Das wurde schon x-mal diskutiert. Wenn du
100% genau weisst, was Du tust, und genau die richtige Kombination von Vorbau und Expander benutzt, dann
kann es ohne strukturelle Nachteile gelingen, keinen Spacer über dem Vorbau zu brauchen. Es aber einfach jemandem so umkommentiert anzuraten, der das das erste mal macht, halte ich für gefährlichen Unsinn.
1.) Ein Rohr (egal welchen Materials) ist an seinem Ende strukturell sehr viel schwächer als in der Mitte. Nimm Dir mal ein beliebiges Blechrohr (Besenstiel o.Ä) und versuche, es in der Mitte mit dem Daumen einzudrücken. Dann mach das gleiche an der Kante des Rohres. Voila.
2) Je nachdem, wo genau an einem Vorbau die beiden Schrauben angebracht sind, erfolgt der Kraftfluss der oberen Schraube teilweise ein paar Millimeter unter der Oberkante des Vorbaus, öfter aber eher am oberen Rand.

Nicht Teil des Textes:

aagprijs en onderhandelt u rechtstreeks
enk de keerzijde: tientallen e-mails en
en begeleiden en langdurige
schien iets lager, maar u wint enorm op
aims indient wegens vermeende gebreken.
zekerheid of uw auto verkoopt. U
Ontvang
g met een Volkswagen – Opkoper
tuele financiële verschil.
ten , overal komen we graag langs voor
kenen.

3) Wenn nun der Schaft so gekürzt wird, dass dieser unterhalb der Oberkante im Vorbau sitzt (was in den meisten Fällen Voraussetzung dafür ist, einen Spacer oben wegzulassen, da sonst zu wenig Platz zur Einstellung der Vorspannung da ist) dann ist es je nach Vorbau sehr oft so, dass der Kraftfluss der oberen Schraube genau auf (oder sogar über) die Kante des Schafts presst. Wenn Du dann beide Schrauben gleich fest anziehst, drückst Du die obere Kante des Schaftes zusammen. Dein Schaft ist jetzt nicht mehr gleichförmig. Das multipliziert die Chance, dass Du entweder bei der Montage oder im Betrieb eine Delamination des Schaftes verursachst. Eine solche Delamination verringert die Festigkeit massiv, dein Vorbau bewegt sich dann ständig ein wenig auf dem (eh sehr kurzen) Schaftende, es entstehen Stress Risers und damit dann irgendwann Risse.

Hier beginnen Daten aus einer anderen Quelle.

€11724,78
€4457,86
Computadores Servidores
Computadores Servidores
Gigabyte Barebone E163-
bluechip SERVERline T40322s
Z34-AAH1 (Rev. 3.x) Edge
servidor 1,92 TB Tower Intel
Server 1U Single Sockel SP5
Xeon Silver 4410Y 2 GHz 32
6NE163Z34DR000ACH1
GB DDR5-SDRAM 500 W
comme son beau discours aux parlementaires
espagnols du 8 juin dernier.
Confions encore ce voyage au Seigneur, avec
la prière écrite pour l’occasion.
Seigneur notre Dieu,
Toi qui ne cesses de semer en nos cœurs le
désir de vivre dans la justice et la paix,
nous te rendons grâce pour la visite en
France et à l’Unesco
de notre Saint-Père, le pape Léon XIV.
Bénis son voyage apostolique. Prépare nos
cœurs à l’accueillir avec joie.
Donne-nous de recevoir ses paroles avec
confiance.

4) Nun kannst Du argumentieren "mit einem genau passenden Expander verhindert man das", aber das hat 2 Probleme:
- Erstens, jeder Expander hat einen mehr oder weniger dicken Rand, der dafür sorgt, dass der Expander nicht ins Rohr fallen kann, minimal 1-2mm aber oftmals mehr. Dieser Bereich stützt den Schaft nicht von innen ab. Die Chance ist eher groß, dass dieser Bereich dann genau auf Höhe des Kraftflusses der oberen Schraube sitzt und dort genau gar nichts tut.

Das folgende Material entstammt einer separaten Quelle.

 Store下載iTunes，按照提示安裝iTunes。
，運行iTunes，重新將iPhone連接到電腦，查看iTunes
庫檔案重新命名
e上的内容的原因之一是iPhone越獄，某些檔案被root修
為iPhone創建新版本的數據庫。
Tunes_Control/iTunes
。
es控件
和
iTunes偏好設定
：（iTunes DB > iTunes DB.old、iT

- Zweitens, der Expander ist NICHT dazu gedacht, ein selbst verursachtes strukturelles Defizit wieder auszugleichen, das ist Pfusch (damit das gelänge, bräuchtest Du genaue Informationen über die spezifischen Eigenschaften genau deines Schaftes inkl. Modulus etc - einfach mal auf gut Glück pi mal Daumen anknallen kann nämlich zur Folge haben, dass Du den Schaft von innen ausbeulst, das ist genauso schlecht. Schau Dir zu dem Thema mal die Videos von Luescher Teknik auf Youtube an, der demonstriert dies sehr gut.) Vielmehr ist der Expander dazu da, von innen den Druck des Vorbaus auszugleichen und damit
zusätzliche Sicherheit zu erzeugen - das funktioniert aber nur, wenn die Klemmung des Vorbaus den Schaft gleichmäßig belastet.
Kurz: nur mit dem "richtigen" Vorbau ( -> Kraftfluss der oberen Schraube eher mittig), sehr genauer Messung, und genau dem richtigen Expander Plug lässt sich dein Ratschlag sicher verwirklichen. Mit den meisten Vorbauten und Plugs klappt das aber gar nicht.
Jedem ist selber überlassen, wie wichtig ihm ein technisch sicheres Rad ist, und wie sehr ihn ein Spacer optisch stört. Die heutigen Gabelschäfte sind meist überdimensioniert, daher brechen die auch sicherlich nicht gleich zusammen, wenn man Deiner Methode folgt.
Aber "best practice" ist das in keinem Fall. Gerade, weil ein gebrochener Gabelschaft fast immer einen Sturz mit dem Kopf voran über den Lenker bedeutet. Es gibt kaum ein Teil, welches sicherheitsrelevanter ist.
PS: Teilweise gibt (oder gab) es Gabelhersteller, die Spacer über dem Vorbau verboten haben. Das hatte Produkthaftungsgründe - es gab Unfälle, wo Leute mit mehreren cm an Spacern über dem Vorbau gefahren sind, und einen mitgelieferten (ungeeigneten) Expander dann so angeknallt haben, dass die Klemmfläche über dem Vorbau sass und von innen das ungestützte Rohr sprengte.